Hormone measurements

Blood was collected by cardiac puncture. Serum thyroid-stimulating hormone (TSH) was measured using a sensitive, heterologous, disequilibrium double-antibody precipitation RIA (Pohlenz, et al. 1999), and results were expressed in mU/liter. All samples were individually analyzed for each mouse. Total T4 concentrations were measured by a solid- phase RIA (Coat-a-Count; Diagnostic Products Corp., Los Angeles, CA) adapted for mice.
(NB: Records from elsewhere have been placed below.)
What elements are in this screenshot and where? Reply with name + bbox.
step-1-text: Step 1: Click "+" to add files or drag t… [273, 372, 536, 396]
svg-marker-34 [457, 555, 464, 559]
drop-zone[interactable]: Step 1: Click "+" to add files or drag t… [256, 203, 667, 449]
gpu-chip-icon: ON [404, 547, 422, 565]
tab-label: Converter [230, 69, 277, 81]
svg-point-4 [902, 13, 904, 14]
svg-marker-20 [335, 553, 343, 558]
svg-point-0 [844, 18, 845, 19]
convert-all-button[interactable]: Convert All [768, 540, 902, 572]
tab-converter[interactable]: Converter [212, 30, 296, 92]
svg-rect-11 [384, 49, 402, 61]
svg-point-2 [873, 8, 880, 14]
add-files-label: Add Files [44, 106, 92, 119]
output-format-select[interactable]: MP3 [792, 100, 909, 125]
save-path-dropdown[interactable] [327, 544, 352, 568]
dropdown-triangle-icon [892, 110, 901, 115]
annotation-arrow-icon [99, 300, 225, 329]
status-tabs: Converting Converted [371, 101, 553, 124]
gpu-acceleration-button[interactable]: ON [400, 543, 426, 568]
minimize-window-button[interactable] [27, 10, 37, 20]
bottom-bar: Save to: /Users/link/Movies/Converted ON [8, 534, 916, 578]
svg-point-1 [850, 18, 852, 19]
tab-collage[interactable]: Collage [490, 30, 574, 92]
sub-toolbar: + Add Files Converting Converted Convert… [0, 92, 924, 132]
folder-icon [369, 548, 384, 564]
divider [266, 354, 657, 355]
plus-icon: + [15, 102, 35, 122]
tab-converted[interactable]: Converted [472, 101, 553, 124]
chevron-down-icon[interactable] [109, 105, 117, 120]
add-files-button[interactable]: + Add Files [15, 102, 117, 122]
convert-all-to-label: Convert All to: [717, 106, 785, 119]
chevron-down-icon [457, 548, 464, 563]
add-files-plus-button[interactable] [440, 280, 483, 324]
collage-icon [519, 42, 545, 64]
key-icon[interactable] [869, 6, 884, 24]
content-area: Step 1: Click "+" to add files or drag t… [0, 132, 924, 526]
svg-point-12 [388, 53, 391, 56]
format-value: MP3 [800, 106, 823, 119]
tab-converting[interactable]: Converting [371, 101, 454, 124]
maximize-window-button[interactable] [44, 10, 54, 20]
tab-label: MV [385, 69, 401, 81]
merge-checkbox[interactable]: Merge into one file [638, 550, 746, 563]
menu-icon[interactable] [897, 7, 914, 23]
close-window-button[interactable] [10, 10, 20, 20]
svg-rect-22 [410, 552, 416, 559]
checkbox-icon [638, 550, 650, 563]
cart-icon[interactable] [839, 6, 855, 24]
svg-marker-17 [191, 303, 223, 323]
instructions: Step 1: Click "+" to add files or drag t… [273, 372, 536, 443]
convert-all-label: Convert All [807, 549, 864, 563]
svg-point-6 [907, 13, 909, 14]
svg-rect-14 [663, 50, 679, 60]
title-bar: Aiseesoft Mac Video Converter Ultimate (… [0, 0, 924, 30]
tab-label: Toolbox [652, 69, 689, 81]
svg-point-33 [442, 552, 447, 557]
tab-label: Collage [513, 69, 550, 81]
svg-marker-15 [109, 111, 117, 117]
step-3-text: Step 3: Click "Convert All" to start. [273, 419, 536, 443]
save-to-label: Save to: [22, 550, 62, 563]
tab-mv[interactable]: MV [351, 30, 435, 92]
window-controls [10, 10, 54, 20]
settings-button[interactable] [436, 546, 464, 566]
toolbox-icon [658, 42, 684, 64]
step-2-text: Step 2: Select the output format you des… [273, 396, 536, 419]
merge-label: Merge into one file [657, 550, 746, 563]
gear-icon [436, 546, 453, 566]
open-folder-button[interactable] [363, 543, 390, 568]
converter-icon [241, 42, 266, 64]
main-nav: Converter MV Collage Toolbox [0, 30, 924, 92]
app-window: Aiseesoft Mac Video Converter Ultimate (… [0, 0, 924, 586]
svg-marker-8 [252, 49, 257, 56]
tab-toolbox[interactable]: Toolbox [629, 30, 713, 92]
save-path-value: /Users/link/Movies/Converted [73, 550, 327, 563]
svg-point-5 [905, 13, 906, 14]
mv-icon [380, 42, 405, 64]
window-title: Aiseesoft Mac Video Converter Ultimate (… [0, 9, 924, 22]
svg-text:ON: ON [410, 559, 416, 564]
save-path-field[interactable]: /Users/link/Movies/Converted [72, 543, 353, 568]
Values of the respective limits of assays sensitivities were assigned to samples with undetectable TSH and T4 concentration.

Immunohistochemistry

6 μm sections were subjected to antigen retrieval, incubated with antibodies against Thyroglobulin and Ki67 (Dako Carpinteria, CA), or Vimentin, E-Cadherin, pAKT-S473 (Cell Signaling, Danvers, MA), and counterstained with hematoxylin.
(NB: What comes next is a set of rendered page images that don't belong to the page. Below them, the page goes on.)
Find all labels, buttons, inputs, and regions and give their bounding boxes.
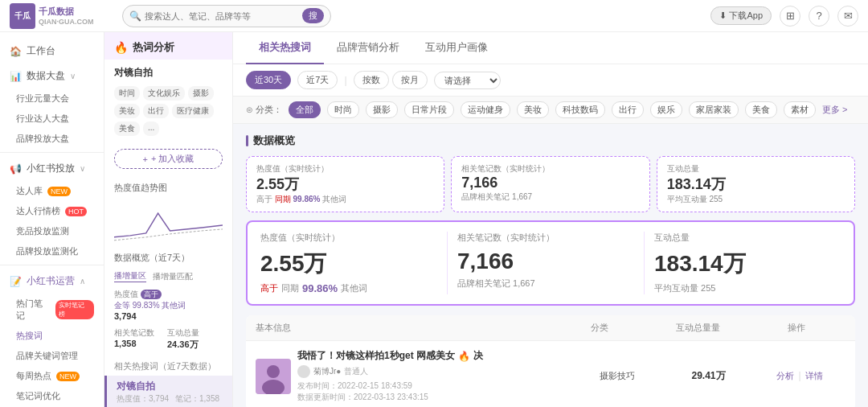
cat-btn-fitness[interactable]: 运动健身	[461, 101, 510, 118]
sidebar-item-kol-rank[interactable]: 达人行情榜HOT	[0, 201, 104, 221]
mini-card-heat-label: 热度值（实时统计）	[256, 163, 434, 175]
filter-by-month[interactable]: 按月	[392, 71, 428, 89]
cat-btn-all[interactable]: 全部	[289, 101, 321, 118]
notes-table: 基本信息 分类 互动总量量 操作 我悟了！	[246, 315, 855, 407]
note-category: 摄影技巧	[571, 370, 663, 382]
cat-btn-entertainment[interactable]: 娱乐	[650, 101, 682, 118]
fire-icon: 🔥	[458, 351, 470, 362]
sidebar-item-kol-lib[interactable]: 达人库NEW	[0, 181, 104, 201]
data-ocean-subitems: 行业元量大会 行业达人大盘 品牌投放大盘	[0, 88, 104, 149]
logo-text: 千瓜数据	[39, 6, 94, 18]
h-stat-heat-label: 热度值（实时统计）	[260, 232, 437, 244]
col-header-interaction: 互动总量量	[649, 322, 747, 334]
tab-related[interactable]: 相关热搜词	[246, 32, 324, 64]
cat-btn-daily[interactable]: 日常片段	[404, 101, 454, 118]
sidebar-item-hot-search[interactable]: 热搜词	[0, 326, 104, 346]
hot-word-item[interactable]: 对镜自拍 热度值：3,794笔记：1,358	[104, 376, 232, 407]
data-ocean-icon: 📊	[10, 71, 22, 82]
update-time: 数据更新时间：2022-03-13 23:43:15	[297, 392, 571, 403]
mini-card-notes-sub: 品牌相关笔记 1,667	[461, 191, 639, 203]
filter-select[interactable]: 请选择	[434, 72, 501, 89]
h-stat-notes-sub: 品牌相关笔记 1,667	[457, 278, 634, 290]
mini-card-interaction-value: 183.14万	[667, 175, 845, 194]
tag-beauty: 美妆	[114, 104, 140, 118]
search-icon: 🔍	[129, 10, 141, 22]
spread-area-tab[interactable]: 播增量区	[114, 270, 146, 282]
xhs-ops-icon: 📝	[10, 276, 22, 287]
plus-icon: +	[143, 154, 148, 164]
sidebar-item-industry[interactable]: 行业元量大会	[0, 88, 104, 109]
sidebar-item-xhs-put[interactable]: 📢 小红书投放 ∨	[0, 156, 104, 181]
data-section: 数据概览 热度值（实时统计） 2.55万 高于 同期 99.86% 其他词 相关…	[233, 124, 868, 407]
heat-value: 3,794	[114, 311, 186, 321]
heat-stat-row: 热度值 高于 金等 99.83% 其他词 3,794	[104, 286, 232, 324]
more-categories-btn[interactable]: 更多 >	[822, 104, 847, 116]
post-time: 发布时间：2022-02-15 18:43:59	[297, 380, 571, 392]
topic-tags: 时间 文化娱乐 摄影 美妆 出行 医疗健康 美食 ...	[104, 83, 232, 142]
sidebar-item-brand-mgmt[interactable]: 品牌关键词管理	[0, 346, 104, 366]
tab-brand[interactable]: 品牌营销分析	[324, 32, 412, 64]
date-btn-7days[interactable]: 近7天	[297, 71, 338, 89]
sidebar-item-hot-note[interactable]: 热门笔记实时笔记榜	[0, 294, 104, 326]
mail-icon-btn[interactable]: ✉	[837, 6, 858, 27]
spread-match-tab[interactable]: 播增量匹配	[153, 271, 193, 282]
note-actions: 分析 | 详情	[754, 370, 845, 382]
cat-btn-material[interactable]: 素材	[784, 101, 816, 118]
sidebar-item-compete[interactable]: 竞品投放监测	[0, 221, 104, 241]
sidebar-item-brand[interactable]: 品牌投放大盘	[0, 129, 104, 149]
tab-user[interactable]: 互动用户画像	[412, 32, 501, 64]
h-stat-heat: 热度值（实时统计） 2.55万 高于 同期 99.86% 其他词	[260, 232, 448, 294]
workbench-icon: 🏠	[10, 46, 22, 57]
cat-btn-travel[interactable]: 出行	[612, 101, 644, 118]
cat-btn-beauty[interactable]: 美妆	[517, 101, 549, 118]
trend-label: 热度值趋势图	[104, 175, 232, 197]
xhs-put-subitems: 达人库NEW 达人行情榜HOT 竞品投放监测 品牌投放监测化	[0, 181, 104, 261]
filter-by-count[interactable]: 按数	[354, 71, 389, 89]
mini-card-heat: 热度值（实时统计） 2.55万 高于 同期 99.86% 其他词	[246, 156, 444, 212]
tag-time: 时间	[114, 86, 140, 101]
col-header-action: 操作	[747, 322, 845, 334]
analyze-link[interactable]: 分析	[776, 371, 794, 380]
add-collect-button[interactable]: + + 加入收藏	[114, 149, 223, 169]
question-icon-btn[interactable]: ?	[809, 6, 829, 27]
filter-separator: |	[344, 75, 346, 86]
note-interaction-stats: 相关笔记数 1,358 互动总量 24.36万	[104, 324, 232, 354]
h-stat-heat-sub: 高于 同期 99.86% 其他词	[260, 282, 437, 294]
highlighted-stats-card: 热度值（实时统计） 2.55万 高于 同期 99.86% 其他词 相关笔记数（实…	[246, 220, 855, 306]
h-stat-heat-value: 2.55万	[260, 249, 437, 279]
logo-sub: QIAN·GUA.COM	[39, 18, 94, 26]
cat-btn-food[interactable]: 美食	[745, 101, 777, 118]
note-info: 我悟了！对镜这样拍1秒get 网感美女 🔥 决 菊博Jr● 普通人 发布时间：2…	[297, 349, 571, 403]
grid-icon-btn[interactable]: ⊞	[780, 6, 800, 27]
sidebar-item-note-opt[interactable]: 笔记词优化	[0, 386, 104, 406]
sidebar-divider-2	[0, 265, 104, 265]
cat-btn-home[interactable]: 家居家装	[689, 101, 739, 118]
sidebar-item-kol[interactable]: 行业达人大盘	[0, 109, 104, 129]
cat-btn-photo[interactable]: 摄影	[366, 101, 398, 118]
main-content: 相关热搜词 品牌营销分析 互动用户画像 近30天 近7天 | 按数 按月 请选择…	[233, 32, 868, 407]
panel-header: 🔥 热词分析	[104, 32, 232, 60]
search-button[interactable]: 搜	[302, 8, 324, 23]
date-btn-30days[interactable]: 近30天	[246, 71, 291, 89]
search-input[interactable]	[145, 11, 302, 21]
cat-btn-tech[interactable]: 科技数码	[555, 101, 605, 118]
author-avatar	[297, 365, 310, 378]
cat-btn-fashion[interactable]: 时尚	[327, 101, 359, 118]
mini-stats-title: 数据概览（近7天）	[104, 245, 232, 267]
note-meta: 发布时间：2022-02-15 18:43:59 数据更新时间：2022-03-…	[297, 380, 571, 403]
sidebar-item-data-ocean[interactable]: 📊 数据大盘 ∨	[0, 64, 104, 88]
sidebar-item-brand-watch[interactable]: 品牌投放监测化	[0, 241, 104, 261]
tag-photo: 摄影	[188, 86, 214, 101]
download-app-button[interactable]: ⬇ 下载App	[710, 6, 772, 25]
panel-title: 热词分析	[133, 40, 174, 55]
sidebar-item-workbench[interactable]: 🏠 工作台	[0, 39, 104, 64]
logo-icon: 千瓜	[10, 3, 35, 29]
table-row: 我悟了！对镜这样拍1秒get 网感美女 🔥 决 菊博Jr● 普通人 发布时间：2…	[246, 341, 855, 407]
detail-link[interactable]: 详情	[805, 371, 823, 380]
note-interaction: 29.41万	[663, 369, 755, 383]
sidebar-item-xhs-ops[interactable]: 📝 小红书运营 ∧	[0, 269, 104, 294]
sidebar-item-weekly[interactable]: 每周热点NEW	[0, 366, 104, 386]
h-stat-interaction-label: 互动总量	[654, 232, 831, 244]
download-icon: ⬇	[719, 10, 727, 21]
hot-badge: HOT	[65, 207, 87, 216]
Establishment and maintenance of cell lines

Primary thyroid tumors were minced and resuspended in Ham’s F12/10% FBS with 100 U/ml type I collagenase (Sigma, St. Louis, MO) and 1 U/ml dispase (Roche, Indianapolis, IN). Enzymatic digestion was carried out for 60 min at 37°C. After digestion, cells were seeded in Ham’s F12 containing 40% Nu-Serum IV (Collaborative Biomedical, Bedford, MA), gly-his-lys (10ng/ml, Sigma), and somatostatin (10ng/ml, Sigma) and allowed to spread and reach confluence before being passaged. After the fourth passage, tumor cells were adapted to grow in DMEM/10%FBS.

Cal62 cells were grown in RPMI/10%FBS. Identity was validated by amplifying and sequencing genomic fragments encompassing their known mutation (KRAS G12R).
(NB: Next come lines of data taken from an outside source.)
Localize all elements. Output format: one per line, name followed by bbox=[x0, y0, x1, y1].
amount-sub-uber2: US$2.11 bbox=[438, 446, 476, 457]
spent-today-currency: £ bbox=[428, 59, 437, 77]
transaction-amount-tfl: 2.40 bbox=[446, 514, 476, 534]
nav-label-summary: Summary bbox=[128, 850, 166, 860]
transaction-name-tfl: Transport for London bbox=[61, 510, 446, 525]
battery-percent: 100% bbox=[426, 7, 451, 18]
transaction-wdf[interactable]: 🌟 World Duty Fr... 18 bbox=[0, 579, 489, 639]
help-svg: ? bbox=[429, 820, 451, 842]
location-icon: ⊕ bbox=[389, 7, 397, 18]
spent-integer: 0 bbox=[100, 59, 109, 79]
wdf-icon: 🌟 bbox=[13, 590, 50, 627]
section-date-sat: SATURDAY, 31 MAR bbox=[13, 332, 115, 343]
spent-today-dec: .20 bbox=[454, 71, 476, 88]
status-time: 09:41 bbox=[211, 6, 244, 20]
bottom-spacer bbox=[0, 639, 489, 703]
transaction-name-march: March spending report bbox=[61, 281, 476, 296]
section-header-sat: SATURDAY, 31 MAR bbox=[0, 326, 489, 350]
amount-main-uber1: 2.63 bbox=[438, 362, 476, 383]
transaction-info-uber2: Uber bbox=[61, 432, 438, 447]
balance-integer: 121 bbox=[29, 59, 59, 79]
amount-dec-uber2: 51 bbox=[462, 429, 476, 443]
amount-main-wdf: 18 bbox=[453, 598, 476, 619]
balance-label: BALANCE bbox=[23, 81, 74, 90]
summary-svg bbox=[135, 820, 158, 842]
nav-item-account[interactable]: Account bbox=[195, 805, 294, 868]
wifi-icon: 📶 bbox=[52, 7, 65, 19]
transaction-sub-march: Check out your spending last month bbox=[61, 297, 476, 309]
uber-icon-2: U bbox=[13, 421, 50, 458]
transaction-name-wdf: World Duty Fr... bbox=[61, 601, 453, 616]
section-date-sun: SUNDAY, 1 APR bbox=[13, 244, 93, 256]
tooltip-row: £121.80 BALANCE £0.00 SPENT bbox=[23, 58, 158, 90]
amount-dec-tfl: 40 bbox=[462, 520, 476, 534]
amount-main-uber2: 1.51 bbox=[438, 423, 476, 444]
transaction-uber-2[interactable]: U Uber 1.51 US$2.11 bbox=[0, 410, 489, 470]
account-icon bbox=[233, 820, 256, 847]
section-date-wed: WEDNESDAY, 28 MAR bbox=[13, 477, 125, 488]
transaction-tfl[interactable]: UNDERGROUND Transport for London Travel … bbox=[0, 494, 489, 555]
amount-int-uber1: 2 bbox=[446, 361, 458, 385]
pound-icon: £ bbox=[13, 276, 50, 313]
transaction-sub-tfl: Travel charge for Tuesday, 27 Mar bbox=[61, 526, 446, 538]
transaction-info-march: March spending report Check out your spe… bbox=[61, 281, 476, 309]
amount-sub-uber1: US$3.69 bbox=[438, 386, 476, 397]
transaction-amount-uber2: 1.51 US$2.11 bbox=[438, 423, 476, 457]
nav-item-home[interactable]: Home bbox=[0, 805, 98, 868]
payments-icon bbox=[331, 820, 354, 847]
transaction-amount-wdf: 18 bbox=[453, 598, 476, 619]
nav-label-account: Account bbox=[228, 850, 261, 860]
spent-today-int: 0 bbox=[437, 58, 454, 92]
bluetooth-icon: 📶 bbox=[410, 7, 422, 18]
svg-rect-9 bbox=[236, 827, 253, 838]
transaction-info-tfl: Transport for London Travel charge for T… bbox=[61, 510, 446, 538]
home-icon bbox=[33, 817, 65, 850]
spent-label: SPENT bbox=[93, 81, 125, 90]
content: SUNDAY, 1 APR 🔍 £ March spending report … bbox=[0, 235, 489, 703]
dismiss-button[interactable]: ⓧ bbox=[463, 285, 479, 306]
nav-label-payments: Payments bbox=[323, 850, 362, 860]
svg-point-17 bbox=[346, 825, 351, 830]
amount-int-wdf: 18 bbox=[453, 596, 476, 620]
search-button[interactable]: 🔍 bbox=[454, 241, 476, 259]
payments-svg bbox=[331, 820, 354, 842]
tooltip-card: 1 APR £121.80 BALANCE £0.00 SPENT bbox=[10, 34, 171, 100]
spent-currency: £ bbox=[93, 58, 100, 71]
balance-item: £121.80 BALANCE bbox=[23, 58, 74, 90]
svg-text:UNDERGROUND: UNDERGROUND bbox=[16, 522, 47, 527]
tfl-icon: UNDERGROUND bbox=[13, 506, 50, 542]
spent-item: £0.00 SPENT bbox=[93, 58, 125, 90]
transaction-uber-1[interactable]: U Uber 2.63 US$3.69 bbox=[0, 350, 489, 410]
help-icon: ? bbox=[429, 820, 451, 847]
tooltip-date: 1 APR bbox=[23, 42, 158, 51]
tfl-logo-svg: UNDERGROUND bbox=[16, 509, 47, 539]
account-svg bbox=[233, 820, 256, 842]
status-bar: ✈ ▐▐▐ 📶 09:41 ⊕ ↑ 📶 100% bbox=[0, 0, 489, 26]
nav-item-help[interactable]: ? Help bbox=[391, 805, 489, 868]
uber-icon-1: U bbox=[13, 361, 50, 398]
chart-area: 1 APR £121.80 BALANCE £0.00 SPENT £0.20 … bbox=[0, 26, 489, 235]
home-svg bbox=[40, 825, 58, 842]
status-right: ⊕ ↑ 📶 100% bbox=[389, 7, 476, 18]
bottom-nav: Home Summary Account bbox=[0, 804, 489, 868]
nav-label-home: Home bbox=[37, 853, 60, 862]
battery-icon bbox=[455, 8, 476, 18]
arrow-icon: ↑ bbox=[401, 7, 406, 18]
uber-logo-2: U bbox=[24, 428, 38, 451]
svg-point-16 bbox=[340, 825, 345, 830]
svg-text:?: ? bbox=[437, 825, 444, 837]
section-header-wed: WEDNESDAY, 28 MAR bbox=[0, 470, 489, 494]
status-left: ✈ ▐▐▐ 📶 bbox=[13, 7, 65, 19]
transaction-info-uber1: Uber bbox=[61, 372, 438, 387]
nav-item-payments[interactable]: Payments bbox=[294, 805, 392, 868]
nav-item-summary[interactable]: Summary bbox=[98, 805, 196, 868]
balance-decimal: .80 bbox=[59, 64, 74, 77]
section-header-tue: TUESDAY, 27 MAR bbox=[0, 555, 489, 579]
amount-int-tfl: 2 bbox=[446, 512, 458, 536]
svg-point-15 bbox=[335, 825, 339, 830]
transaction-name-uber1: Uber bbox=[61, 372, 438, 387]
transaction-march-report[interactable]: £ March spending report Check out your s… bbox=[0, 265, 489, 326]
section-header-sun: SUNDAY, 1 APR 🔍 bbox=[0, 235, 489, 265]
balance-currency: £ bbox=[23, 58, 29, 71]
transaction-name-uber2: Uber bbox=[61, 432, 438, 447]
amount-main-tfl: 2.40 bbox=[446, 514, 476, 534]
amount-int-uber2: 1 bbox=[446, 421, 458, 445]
Metaphase preparation and chromosome analysis

For chromosome preparation, primary cells at passage p1–p4 were plated in a 35mm Petri dish and incubated with Colcemid (Sigma Aldrich, St. Louis, MO) at a concentration of 10 ng/ml overnight or for 3hrs at 100 ng/ml. Chromosomes were extracted with standard hypotonic treatment (0.075 M KCl), dropped on microscope slides and mounted with antifade containing DAPI (Invitrogen, Carlsbad, CA). Slides were imaged on a Zeiss Axiovert 200 Microscope using a DAPI filter (Chroma Technologies, Bellows Falls, VT). Ten fields were selected randomly and 15 to 30 cells for each tumor line were subjected to chromosome count and visually inspected for the presence of gross chromosome abnormalities and chromosome fragments.

Real time PCR

Total RNA was extracted with Trizol and reverse transcribed using the Maxima First Strand cDNA Synthesis Kit kit (Thermo Scientific, Waltham, MA). qRT-PCR was performed on a StepOne Plus apparatus using the Absolute Blue qPCR Rox Mix (Thermo) and TaqMan expression assays (Applied Biosystems, Carlsbad, CA) or the SYBR Green mix (Applied Biosystems) and custom-designed primers (sequences available upon request). Each sample was run in triplicate and 18S was used to control for input RNA. Data analysis was based on the Ct method, and experiments were repeated at least three times using at least two independent organ pools (at least five mice/pool).

Western blot analysis

Cells were homogenized on ice in RIPA buffer supplemented with Complete protease inhibitor tablet (Roche Diagnostics, Indianapolis, IN). Western blot analysis was carried out on 20–40 μg proteins using phospho-antibodies from Cell Signaling (Danvers, MA).

Antibody Arrays

The Proteome Profiler Human Phospho-Kinase Antibody Array (#ARY003B R&D System, Minneapolis, MN) was probed with extracts from control and GSK1120212-treated cells according to the manufacturer’s instructions.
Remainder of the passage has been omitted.